(100 days)
The Babi*Plus Bubble PAP Valve is a single patient use positive end expiratory pressure valve for use with infant patients weighing
Single patient use water seal positive end expiratory pressure device.
The provided text describes a 510(k) premarket notification for the Babi*Plus Bubble PAP Valve, and it primarily focuses on establishing substantial equivalence to predicate devices rather than providing a detailed study proving the device meets specific acceptance criteria in the context of AI/ML performance.
Therefore, many of the requested categories for AI/ML device performance studies are not applicable based on the provided document. The document describes a traditional medical device (a mechanical valve) and its regulatory review, not an AI/ML system.
However, I can extract the information relevant to device performance and substantiation that is present in the text:
Acceptance Criteria and Device Performance (as per the 510(k) submission):
Acceptance Criteria (Bench Testing Reference) | Reported Device Performance (Babi*Plus Bubble PAP Valve) |
---|---|
Meets the requirements set forth in ISO 5356-1:2004 ("Anaesthetic and respiratory equipment - Conical connectors: Part 1: Cones and sockets"). | Confirmed to meet the requirements of ISO 5356-1:2004. |
Accuracy at gas flows from 1 to 12 liters per minute. | Bench testing confirmed the accuracy of the device at gas flows from 1 to 12 liters per minute. |
Substantially equivalent in indications for use, environment of use, patient population, material, and function to identified predicate devices. | Stated as substantially equivalent to pre-1976 and post-1976 predicate devices across these aspects. |
Performance substantially equivalent to identified predicate devices. | Stated as having substantially equivalent performance to identified predicate devices. |
Study Details (based on information available in the text):
-
Sample size used for the test set and the data provenance:
- The document mentions "Bench testing" but does not specify a sample size for the tests conducted.
- Data provenance is implicitly from internal A Plus Medical testing (bench testing).

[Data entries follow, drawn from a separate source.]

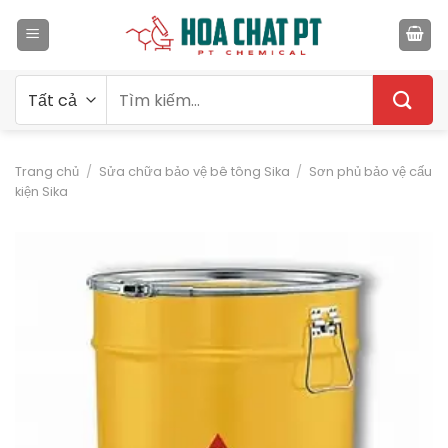
Bỏ
qua
nội
dung
Tìm
kiếm:
Trang chủ
/
Sửa chữa bảo vệ bê tông Sika
/
Sơn phủ bảo vệ cấu
kiện Sika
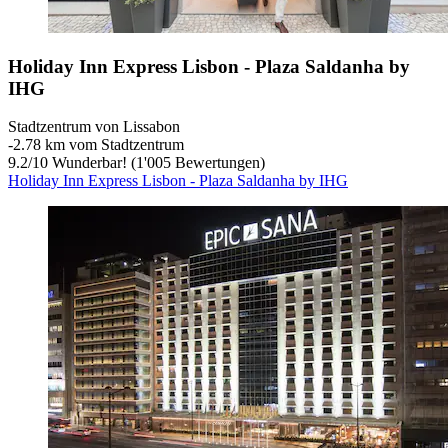
Holiday Inn Express Lisbon - Plaza Saldanha by
IHG
Stadtzentrum von Lissabon
‐
2.78 km vom Stadtzentrum
9.2
/
10
Wunderbar! (1'005 Bewertungen)
Holiday Inn Express Lisbon - Plaza Saldanha by IHG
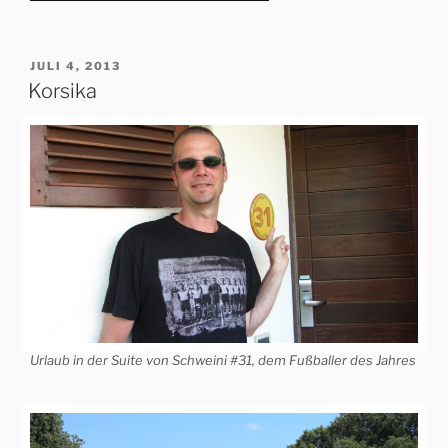
VERÖFFENTLICHT
JULI 4, 2013
AM
Korsika
Urlaub in der Suite von Schweini #31, dem Fußballer des Jahres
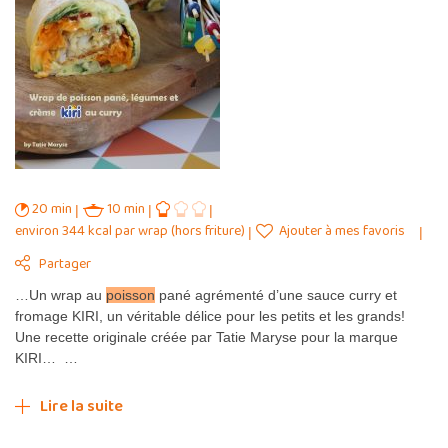
20 min
10 min
environ 344 kcal par wrap (hors friture)
Ajouter à mes favoris
Partager
…Un wrap au
poisson
pané agrémenté d’une sauce curry et
fromage KIRI, un véritable délice pour les petits et les grands!
Une recette originale créée par Tatie Maryse pour la marque
KIRI… …
Lire la suite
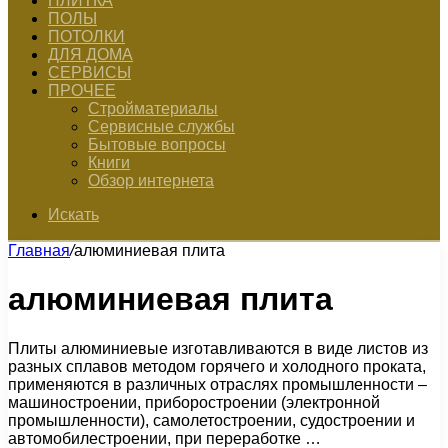
ПЛИТКА
ПОЛЫ
ПОТОЛКИ
ДЛЯ ДОМА
СЕРВИСЫ
ПРОЧЕЕ
Стройматериалы
Сервисные службы
Бытовые вопросы
Книги
Обзор интернета
Искать
Главная
/
алюминиевая плита
алюминиевая плита
Плиты алюминиевые изготавливаются в виде листов из
разных сплавов методом горячего и холодного проката,
применяются в различных отраслях промышленности –
машиностроении, приборостроении (электронной
промышленности), самолетостроении, судостроении и
автомобилестроении, при переработке …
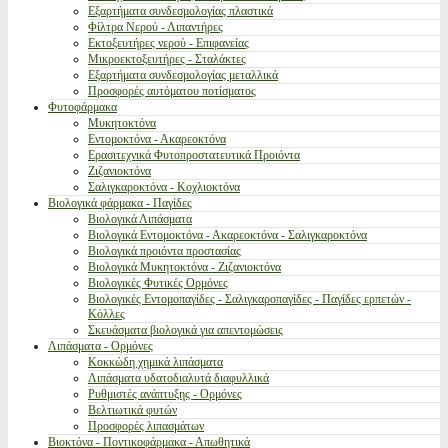
Εξαρτήματα συνδεσμολογίας πλαστικά
Φίλτρα Νερού - Λιπαντήρες
Εκτοξευτήρες νερού - Επιφανείας
Μικροεκτοξευτήρες - Σταλάκτες
Εξαρτήματα συνδεσμολογίας μεταλλικά
Προσφορές αυτόματου ποτίσματος
Φυτοφάρμακα
Μυκητοκτόνα
Εντομοκτόνα - Ακαρεοκτόνα
Ερασιτεχνικά Φυτοπροστατευτικά Προιόντα
Ζιζανιοκτόνα
Σαλιγκαροκτόνα - Κοχλιοκτόνα
Βιολογικά φάρμακα - Παγίδες
Βιολογικά Λιπάσματα
Βιολογικά Εντομοκτόνα - Ακαρεοκτόνα - Σαλιγκαροκτόνα
Βιολογικά προιόντα προστασίας
Βιολογικά Μυκητοκτόνα - Ζιζανιοκτόνα
Βιολογικές Φυτικές Ορμόνες
Βιολογικές Εντομοπαγίδες - Σαλιγκαροπαγίδες - Παγίδες ερπετών -
Κόλλες
Σκευάσματα βιολογικά για απεντομώσεις
Λιπάσματα - Ορμόνες
Κοκκώδη χημικά λιπάσματα
Λιπάσματα υδατοδιαλυτά διαφυλλικά
Ρυθμιστές ανάπτυξης - Ορμόνες
Βελτιωτικά φυτών
Προσφορές λιπασμάτων
Βιοκτόνα - Ποντικοφάρμακα - Απωθητικά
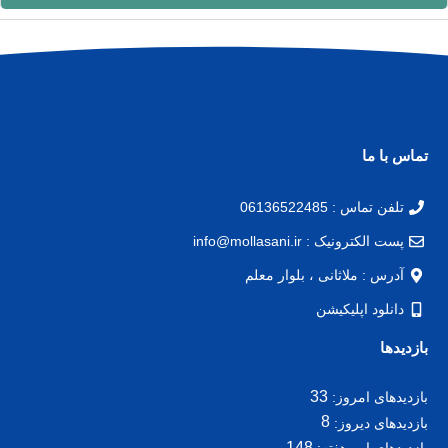
تماس با ما
تلفن تماس : 06136522485
پست الکترونیک : info@mollasani.ir
آدرس : ملاثانی ، بلوار معلم
دانلود اپلیکیشن
بازدیدها
33
بازدیدهای امروز:
8
بازدیدهای دیروز:
148
بازدیدهای این هفته:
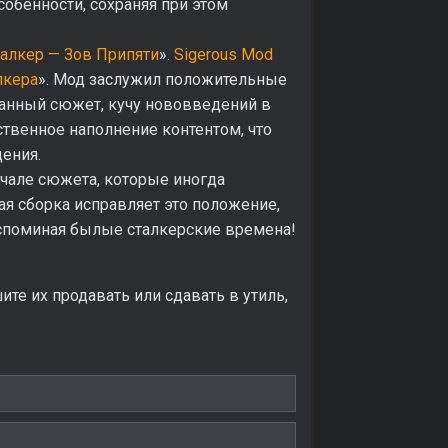
обенности, сохраняя при этом
алкер — Зов Припяти
».
Sigerous Mod
лкера
». Мод заслужил положительные
танный сюжет, кучу нововведений в
ственное наполнение контентом, что
ения.
чале сюжета, которые иногда
ая сборка исправляет это положение,
вспоминая былые сталкерские времена!
ите их продавать или сдавать в утиль,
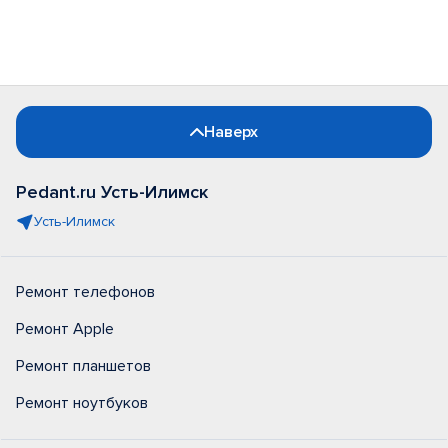
Наверх
Pedant.ru Усть-Илимск
Усть-Илимск
Ремонт телефонов
Ремонт Apple
Ремонт планшетов
Ремонт ноутбуков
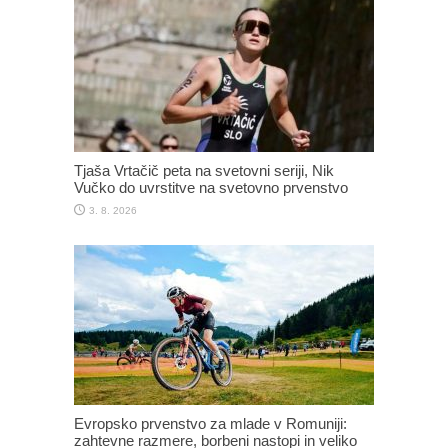
Tjaša Vrtačič peta na svetovni seriji, Nik
Vučko do uvrstitve na svetovno prvenstvo
3. 8. 2026
Evropsko prvenstvo za mlade v Romuniji:
zahtevne razmere, borbeni nastopi in veliko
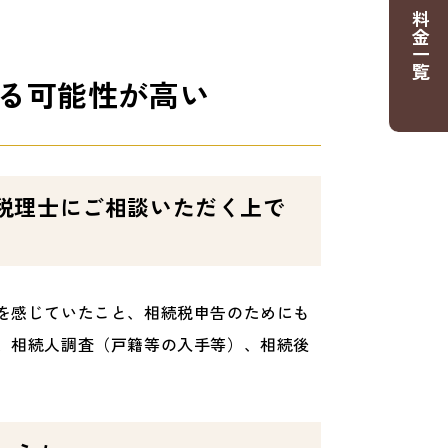
料金一覧
る可能性が高い
税理士にご相談いただく上で
を感じていたこと、相続税申告のためにも
、相続人調査（戸籍等の入手等）、相続後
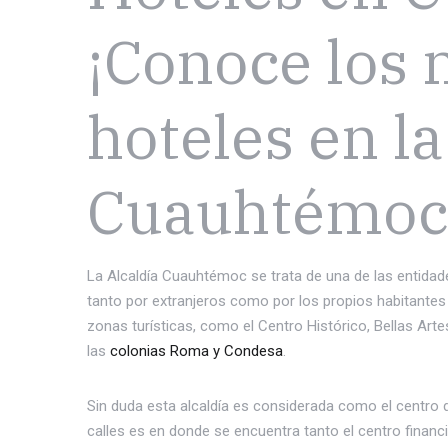
¡Conoce los 
hoteles en la
Cuauhtémoc
La Alcaldía Cuauhtémoc se trata de una de las entida
tanto por extranjeros como por los propios habitantes
zonas turísticas, como el Centro Histórico, Bellas Art
las
colonias Roma y Condesa
.
Sin duda esta alcaldía es considerada como el centro d
calles es en donde se encuentra tanto el centro finan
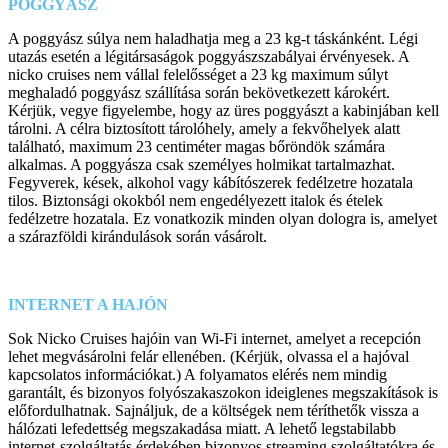
POGGYÁSZ
A poggyász súlya nem haladhatja meg a 23 kg-t táskánként. Légi
utazás esetén a légitársaságok poggyászszabályai érvényesek. A
nicko cruises nem vállal felelősséget a 23 kg maximum súlyt
meghaladó poggyász szállítása során bekövetkezett károkért.
Kérjük, vegye figyelembe, hogy az üres poggyászt a kabinjában kell
tárolni. A célra biztosított tárolóhely, amely a fekvőhelyek alatt
található, maximum 23 centiméter magas bőröndök számára
alkalmas. A poggyásza csak személyes holmikat tartalmazhat.
Fegyverek, kések, alkohol vagy kábítószerek fedélzetre hozatala
tilos. Biztonsági okokból nem engedélyezett italok és ételek
fedélzetre hozatala. Ez vonatkozik minden olyan dologra is, amelyet
a szárazföldi kirándulások során vásárolt.
INTERNET A HAJÓN
Sok Nicko Cruises hajóin van Wi-Fi internet, amelyet a recepción
lehet megvásárolni felár ellenében. (Kérjük, olvassa el a hajóval
kapcsolatos információkat.) A folyamatos elérés nem mindig
garantált, és bizonyos folyószakaszokon ideiglenes megszakítások is
előfordulhatnak. Sajnáljuk, de a költségek nem téríthetők vissza a
hálózati lefedettség megszakadása miatt. A lehető legstabilabb
internet-szolgáltatás érdekében bizonyos streaming szolgáltatókra és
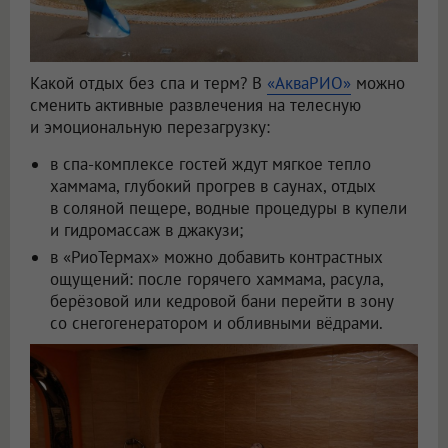
Какой отдых без спа и терм? В
«АкваРИО»
можно
сменить активные развлечения на телесную
и эмоциональную перезагрузку:
в спа-комплексе гостей ждут мягкое тепло
хаммама, глубокий прогрев в саунах, отдых
в соляной пещере, водные процедуры в купели
и гидромассаж в джакузи;
в «РиоТермах» можно добавить контрастных
ощущений: после горячего хаммама, расула,
берёзовой или кедровой бани перейти в зону
со снегогенератором и обливными вёдрами.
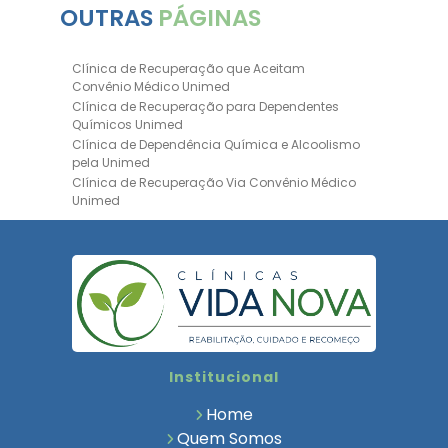
OUTRAS
PÁGINAS
Clínica de Recuperação que Aceitam
Convênio Médico Unimed
Clínica de Recuperação para Dependentes
Químicos Unimed
Clínica de Dependência Química e Alcoolismo
pela Unimed
Clínica de Recuperação Via Convênio Médico
Unimed
Clínica de Recuperação Convênio Bradesco
Clinica de Recuperação de Drogas Pelo
Bradesco Saúde
Hospital Psiquiátrico para Dependentes
Químicos Unimed
Internação Unimed para Dependentes
Químicos
Clínica de Reabilitação com Convênio
Institucional
Bradesco Saúde
Clínica de Recuperação Via Convênio Médico
Home
Clínica para Dependentes Químicos
Quem Somos
Clinica de Recuperação de Dependentes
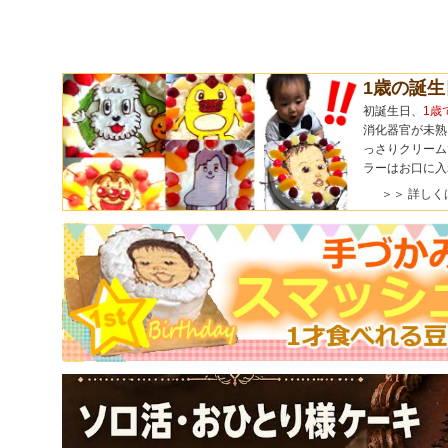
1歳の誕
初誕生日、
1歳
消化器官が未熟
っさりクリーム
ラーはお口に入
＞＞ 詳しく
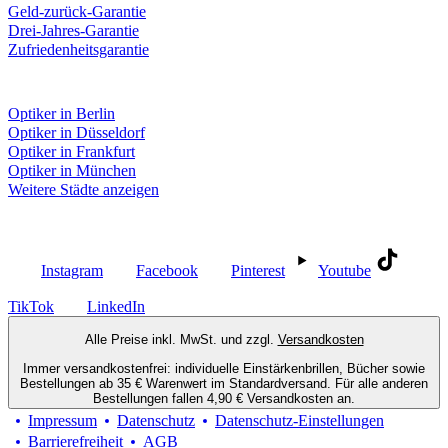
Geld-zurück-Garantie
Drei-Jahres-Garantie
Zufriedenheitsgarantie
Fielmann in deiner Nähe
Optiker in Berlin
Optiker in Düsseldorf
Optiker in Frankfurt
Optiker in München
Weitere Städte anzeigen
Social Media
Instagram
Facebook
Pinterest
Youtube
TikTok
LinkedIn
Alle Preise inkl. MwSt. und zzgl.
Versandkosten
Immer versandkostenfrei: individuelle Einstärkenbrillen, Bücher sowie
Bestellungen ab 35 € Warenwert im Standardversand. Für alle anderen
Bestellungen fallen 4,90 € Versandkosten an.
Impressum
Datenschutz
Datenschutz-Einstellungen
Barrierefreiheit
AGB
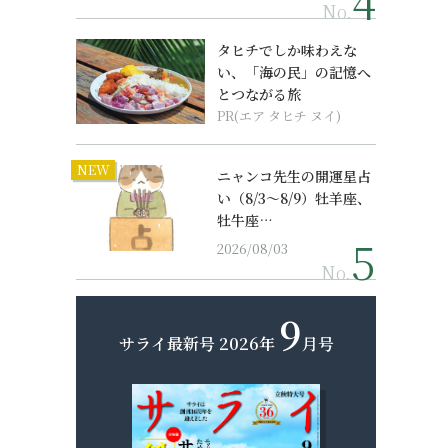
No.
タヒチでしか味わえな
い、「海の民」の記憶へ
とつながる旅
PR(エア タヒチ ヌイ)
NEW
ニャンコ先生の開運星占
い（8/3～8/9）牡羊座、
牡牛座…
2026/08/03
No.
9
サライ最新号
2026年
月号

No country of origin for the data is specified beyond the manufacturer's location. The tests are explicitly "bench testing," meaning they were laboratory-based, not clinical data (retrospective or prospective).
-
Number of experts used to establish the ground truth for the test set and the qualifications of those experts:
- Not applicable. This was a physical device undergoing bench testing against engineering standards and functional parameters, not a diagnostic or prognostic AI/ML system requiring expert-established ground truth from clinical cases.
-
Adjudication method (e.g. 2+1, 3+1, none) for the test set:
- Not applicable. This concept is for clinical data adjudication, not bench testing of a mechanical device.
-
If a multi-reader multi-case (MRMC) comparative effectiveness study was done, if so, what was the effect size of how much human readers improve with AI vs without AI assistance:
- Not applicable. This is not an AI/ML device, and no MRMC study was conducted or is relevant for this device type.
-
If a standalone (i.e. algorithm only without human-in-the-loop performance) was done:
- Not applicable. This is not an AI/ML algorithm. The device performance described is standalone in the sense that it operates mechanically.
-
The type of ground truth used (expert consensus, pathology, outcomes data, etc.):
- The "ground truth" for this device's performance is based on engineering standards (ISO 5356-1:2004) and functional measurements (accuracy at specified gas flows).
-
The sample size for the training set:
- Not applicable. This is not an AI/ML device that uses training data.
-
How the ground truth for the training set was established:
- Not applicable. This is not an AI/ML device that uses training data.
§ 868.5965 Positive end expiratory pressure breathing attachment.
(a)
Identification. A positive end expiratory pressure (PEEP) breathing attachment is a device attached to a ventilator that is used to elevate pressure in a patient's lungs above atmospheric pressure at the end of exhalation.(b)
Classification. Class II (performance standards).